Pairs of PCR primers were designed using the program ‘Primer 3’ [88] for 281 gene fragments of 400-600 base pairs (bp) containing moderate polymorphism. The amplifications were tested using three DNA samples, one each from Asia (V. romanetii Rom. Caill. ‘Jiangxi2’), Europe (V. vinifera ‘Rotberger’, DVIT2339) and North America (V. rotundifolia, DVIT1689). Robust, single bands were obtained for 201 of 281 primer pairs (71.7%). Then 96 primer pairs with robust single bands were chosen for re-sequencing to test sequence quality using eight species (V. cinerea (PI588575), V. labrusca L. (PI588194), V. amurensis (Zuoshan1), V. quinquangularis (Weinan3), V. romanetii (Pingli7), V. davidii (Xuefeng), V. hancockii (Lingye_F) and V. yenshanensis (Yanshan_F). Thirty of the most consistently amplifiable gene fragments, both within Vitis and outgroups, with suitable polymorphisms and only minor sequence length variation in the eight tested, were re-sequenced in a total of 309 accessions (Additional file 1). Predicted genes were identified in comparison with the NCBI non-redundant protein sequence database. When the V. vinifera genome sequence became available [9], the primer sequences and gene fragments were BLASTed [89] against this genome to determine their chromosome locations and confirm their homology and identity. When the final dataset was assembled, three gene markers were excluded because of unalignable indels (one marker), and suspected duplicate loci (two markers). The sequences of the 27 final primer pairs and supporting information are listed in Additional file 2.
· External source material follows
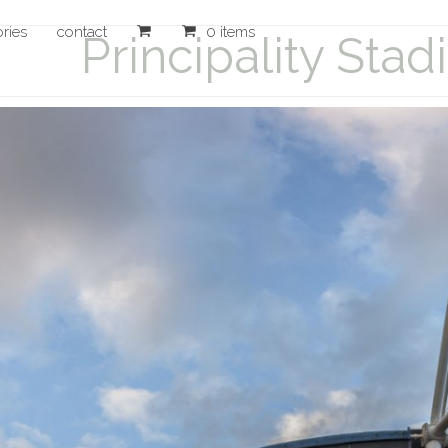
ories
contact
0 items
Principality Sta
Sequence alignment, data sets, coding of gaps

ProSeq [90] was used for editing sequence based on trace files, and Mutation Surveyor (Soft Genetics) was used for base calling. Heterozygotes were manually edited to use the IUPAC-IUB symbols for nucleotide nomenclature [91]. The results from ProSeq and Mutation Surveyor were compared for accuracy, and nearly 100% agreement was found. Discrepancies were resolved by examining trace files manually. Sequences were aligned manually and also aligned using Clustal W [92] with default parameters.

Extensive preliminary phylogenetic and PCA [93] (Additional file 18) analyses using all (Additional files 19, 20, with partitions listed in Additional file 21) and subsets of OTUs revealed known and new hybrids which were excluded in the final analysis because phylogenetic trees can be strongly influenced by hybrid taxa [94]. This does not guarantee that the final analyses were devoid of hybrids as they are not always identifiable based on morphology. The final phylogenetic data set contained 273 OTU composed of subgenera Vitis and Muscadinia (Additional files 1, 19, 20). This dataset was modified for dating divergences using BEAST: 1) Four outgroup taxa were added to match calibration points in Nei et al. [34]: 060_Ampelopsis brevipedunculata, 096_Leea coccinea ‘Rubra’, 129_Cayratia japonica, 247_Parthenocissus spp.. Leea and Cayratia had substantial amounts of missing data (Additional file 1). 2) With the presence of multiple individuals per species dating is a more complex issue and would preferably apply coalescence methods. Preliminary analyses indicated that the present data set was not sufficiently informative to allow a well-supported coalescent analysis. Thus, the number of ingroup OTUs was reduced to one accession per species and variety for efficient calculations [95] and to satisfy the Yule model of speciation. These modifications resulted in the 52-OTU dataset (Additional file 22). Additional file 1 summarizes the members of each analysis. Preliminary ML analyses were conducted on all single gene fragments, and partitioned and unpartitioned concatenated sets for a total evidence dataset [96].

Gaps were treated as characters using ‘simple indel coding' (SIC) [97] and implemented in SeqState 1.4.1 [98]. Simple gap coding was chosen because it is a preferred coding method for empirical studies [99, 100]. Inclusion of gaps in phylogenetic analyses is limited by the optimality criterion used for phylogenetic inference. Gap information was used for parsimony analysis only. ML and BA treated gaps as missing data. Combinability of DNA partitions was ascertained using Wien’s [101] method: existence of corresponding but incongruent clades with bootstrap support greater than 70% are seen as support for not concatenating data sets.

Test for recombination, network analyses

The Phi Test [43] implemented in Splitstree4 [102] was used to test for recombination in each gene fragment.

The best single gene tree from each locus was combined into a file from which a consensus network was constructed in Splitstree4 [102]. Thresholds used were 0.04 (all splits present in at least one tree, 1/26), 0.08 (splits present in at least two of the trees), 0.5 (splits present in half the trees), 0.9 (splits present in 90% of the trees).

NeighborNet with uncorrected P distance in SplitsTree4 [102, 103] was used to visualize conflict in the 273-OTU matrix with 27 concatenated gene fragments.

Calculation of divergence time

The geologic time scale of Gradstein et al. [104] was used in this study. The term ‘Tertiary’ was replaced by Paleogene and Neogene [105].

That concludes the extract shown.